Kapatma davası ile ilgili konuşan HDP Eş Genel Başkanı Mithat Sancar, “Seçim sürecinin öncesinde çıkması önemlidir. Seçim sonrasına bırakılması hukuka ve vicdanlara en uygunu olandır. Biz AYM’den böyle bir talepte bulunacağız” dedi.
Halkların Demokratik Partisi (HDP) Eş Genel Başkanı Mithat Sancar, Anayasa Mahkemesi tarafından HDP’nin hazine yardımı aldığı hesaplarına bloke konulması, kapatma davası, ortak aday tartışmaları ve HDP’nin izleyeceği yol ile ilgili önemli açıklamalarda bulundu.
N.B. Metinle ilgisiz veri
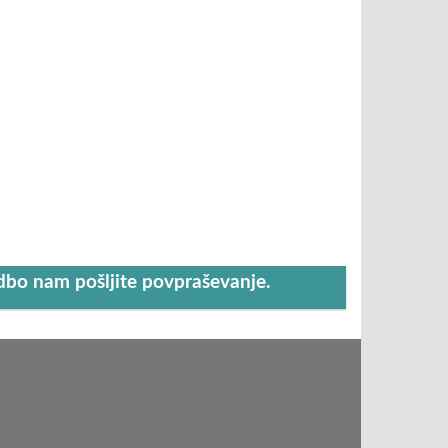
udbo nam pošljite povpraševanje.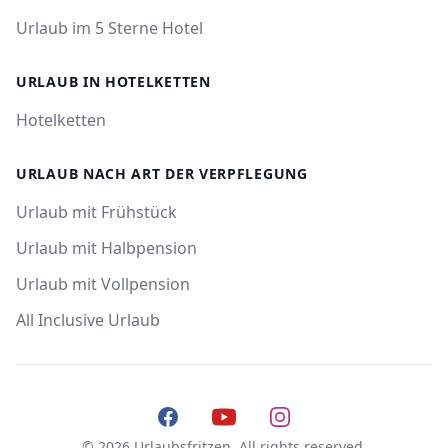
Urlaub im 5 Sterne Hotel
URLAUB IN HOTELKETTEN
Hotelketten
URLAUB NACH ART DER VERPFLEGUNG
Urlaub mit Frühstück
Urlaub mit Halbpension
Urlaub mit Vollpension
All Inclusive Urlaub
Facebook
YouTube
Instagram
© 2026 Urlaubsfritzen. All rights reserved.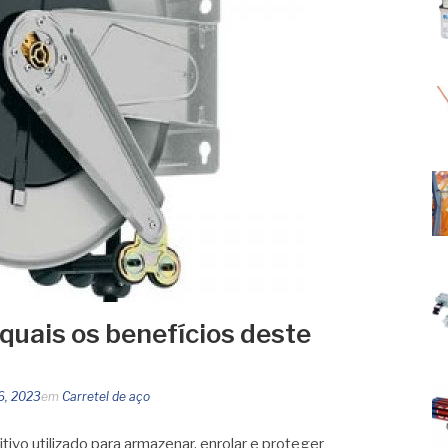
 quais os benefícios deste
6, 2023
em
Carretel de aço
tivo utilizado para armazenar, enrolar e proteger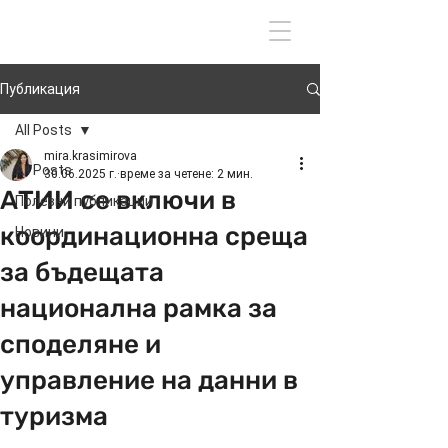
Вход
Публикация
All Posts
mira.krasimirova
All Posts
30.06.2025 г.
време за четене: 2 мин.
АТИИ се включи в
Полезни публикации
координационна среща
Новини
за бъдещата
национална рамка за
споделяне и
управление на данни в
туризма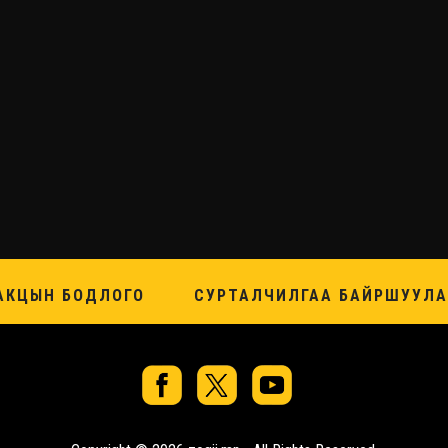
АКЦЫН БОДЛОГО
СУРТАЛЧИЛГАА БАЙРШУУЛА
Habertürk’te Fatih Altaylı ile ‘Teke Tek’ programına konuk olan Sancar, kapatma davasının bugün önemli bir aşamasının gerçekleştiğini söyleyerek, “Yargıtay Cumhuriyet Başsavcısı, Anayasa Mahkemesi önünde sözlü mütalaasını sundu. Usulü aşamaları var. Bu sözlü aşamanın başladığı an oluyor. Bizim avukatlar alınmadı, kapalı yapıldı. Bize savunma için süre verilecek. Savunmadan sonra AYM Başkanı dosyayı raportöre verecek ve AYM genel kurulu üçte iki çoğunlukta karar verecek. Kapatma, kapatmama ve Hazine yardımından kısmen men etme kararı çıkacaktır. Bu kararlara 15 üyeden 10’unun evet demesi gerekiyor. Davanın seyrini belirleyen mahkemenin kendi yönetimidir” dedi.
‘AYM’den talepte bulunacağız’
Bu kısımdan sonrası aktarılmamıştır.